New Horizons has sent over so much data that NASA will be analyzing and learning more about Pluto for over a year – such is the case now: these new images from New Horizons reveal flowing ice, impressive mountain ranges and a surprisingly thick atmosphere.
In recent years, Pluto was quite a hot topic. First of all, there where the talks about not calling it a planet anymore, and then the demotion actually happened. Some people still call it a planet, but for all scientific purposes, it’s a dwarf planet; and now, recently, the New Horizons shuttle started to approach Pluto. First from a distance, shyly, then closer and closer, until it ultimately passed right in front of it, continuing its journey to the outskirts of the solar system.
Thanks to that, we’ve been learning more and more about this mysterious planetoid.
“Pluto has a very complicated story to tell,” Alan Stern, principal investigator for New Horizons, said at the news conference. “There is a lot of work that we need to do to understand this very complicated place.”
At a press conference, he showed a haze in a real-color picture of Pluto; that haze is Pluto’s atmosphere.

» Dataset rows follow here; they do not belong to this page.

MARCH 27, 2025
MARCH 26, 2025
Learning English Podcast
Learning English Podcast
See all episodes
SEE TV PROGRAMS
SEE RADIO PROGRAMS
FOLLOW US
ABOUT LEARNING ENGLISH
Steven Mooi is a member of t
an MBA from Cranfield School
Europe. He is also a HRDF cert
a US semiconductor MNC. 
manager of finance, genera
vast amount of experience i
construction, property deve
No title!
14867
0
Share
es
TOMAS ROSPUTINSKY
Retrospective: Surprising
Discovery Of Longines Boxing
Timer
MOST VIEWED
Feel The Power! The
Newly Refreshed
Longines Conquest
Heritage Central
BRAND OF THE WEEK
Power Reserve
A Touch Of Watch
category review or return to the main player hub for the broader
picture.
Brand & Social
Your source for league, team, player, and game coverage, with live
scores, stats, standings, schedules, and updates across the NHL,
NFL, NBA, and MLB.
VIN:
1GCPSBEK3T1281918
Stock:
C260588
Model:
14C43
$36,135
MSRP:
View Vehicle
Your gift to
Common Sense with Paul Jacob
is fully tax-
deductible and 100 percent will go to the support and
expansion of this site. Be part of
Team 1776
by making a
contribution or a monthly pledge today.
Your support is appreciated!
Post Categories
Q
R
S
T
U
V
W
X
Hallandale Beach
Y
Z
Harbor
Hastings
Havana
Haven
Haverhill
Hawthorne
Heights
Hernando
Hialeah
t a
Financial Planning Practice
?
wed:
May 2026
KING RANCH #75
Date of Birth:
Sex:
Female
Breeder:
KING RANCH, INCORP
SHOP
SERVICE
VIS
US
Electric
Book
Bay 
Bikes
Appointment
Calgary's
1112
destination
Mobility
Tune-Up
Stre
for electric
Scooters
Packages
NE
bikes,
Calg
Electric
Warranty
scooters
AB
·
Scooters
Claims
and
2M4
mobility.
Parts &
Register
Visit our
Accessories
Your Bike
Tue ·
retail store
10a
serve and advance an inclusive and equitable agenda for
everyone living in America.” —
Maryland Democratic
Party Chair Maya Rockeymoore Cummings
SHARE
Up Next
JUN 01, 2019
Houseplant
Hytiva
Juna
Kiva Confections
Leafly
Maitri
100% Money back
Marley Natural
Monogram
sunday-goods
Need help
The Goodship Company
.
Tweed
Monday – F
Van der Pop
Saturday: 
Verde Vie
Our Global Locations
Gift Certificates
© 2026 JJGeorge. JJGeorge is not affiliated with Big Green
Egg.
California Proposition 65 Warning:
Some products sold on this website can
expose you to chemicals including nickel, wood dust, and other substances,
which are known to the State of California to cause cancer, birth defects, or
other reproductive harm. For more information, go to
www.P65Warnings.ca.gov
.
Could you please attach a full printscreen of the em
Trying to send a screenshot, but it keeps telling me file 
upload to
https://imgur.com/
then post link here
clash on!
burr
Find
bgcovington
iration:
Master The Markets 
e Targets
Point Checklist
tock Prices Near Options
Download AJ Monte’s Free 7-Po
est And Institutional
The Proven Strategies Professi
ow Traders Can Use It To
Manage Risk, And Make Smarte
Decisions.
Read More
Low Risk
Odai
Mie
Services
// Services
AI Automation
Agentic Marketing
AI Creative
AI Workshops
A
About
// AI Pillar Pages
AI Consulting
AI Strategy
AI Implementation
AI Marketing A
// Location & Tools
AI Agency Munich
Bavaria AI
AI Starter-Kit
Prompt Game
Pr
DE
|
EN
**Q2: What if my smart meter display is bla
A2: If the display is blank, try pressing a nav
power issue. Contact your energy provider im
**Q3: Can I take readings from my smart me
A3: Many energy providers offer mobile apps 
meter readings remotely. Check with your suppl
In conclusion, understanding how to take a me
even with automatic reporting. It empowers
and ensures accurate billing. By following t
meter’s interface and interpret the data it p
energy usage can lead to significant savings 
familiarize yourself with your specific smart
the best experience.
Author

“This is one of our first images of Pluto’s atmosphere. [It] stunned the encounter team,” said Michael Summers, a New Horizons co-investigator based at George Mason University in Fairfax, Virginia, at today’s news conference. “For 25 years, we’ve known that Pluto has an atmosphere. But it’s been known by numbers. This is our first picture. This is the first time we’ve really seen it. This was the image that almost brought tears to the eyes of the atmospheric scientists on our team.”
The haze extends at least 100 miles (160 km) above the surface of Pluto, five times more than models assumed; needless to say, this came as a surprise.
In another set of images, Pluto revealed what appears to be a wide, flowing field of glaciers: the smooth, light-colored upper-left lobe of the heart-shaped region. However, unlike Earth’s glaciers, Pluto’s aren’t made from water, but from nitrogen, carbon dioxide and methane. This type of glaciers are much more malleable, even at extremely low temperatures. The images clearly show that Pluto’s ice is still flowing today. Scientists were thrilled.
“To see evidence of recent geological activity is simply a dream come true,” McKinnon said. “The appearance of this terrain, the utter lack of impact craters on Sputnik Planum, tells us that this is really a young unit.”
But there is one more element which adds to Pluto’s complexity: it’s almost perfectly spherical. We tend to think of Earth as a sphere, but Earth’s shape is far from being a perfect sphere. Why Pluto took this shape is still anyone’s guess, but astronomers already have a theory.
“We actually can’t detect any obliqueness or out-of-roundness in the body,” McKinnon said. Many other bodies in the solar system have distortions to their roundness, which “tells you about their history,” he said. “Pluto was probably spinning very, very fast after what we believe to be a giant impact that led to the formation of [Charon],” McKinnon added, noting that the gravitational pull of the two bodies on each other would have, over time, slowed down Pluto’s rapid rotation.
New Horizons made its Pluto flyby on July 14, and it will take 16 months before all the data is downloaded here on Earth. No doubt, more is to come.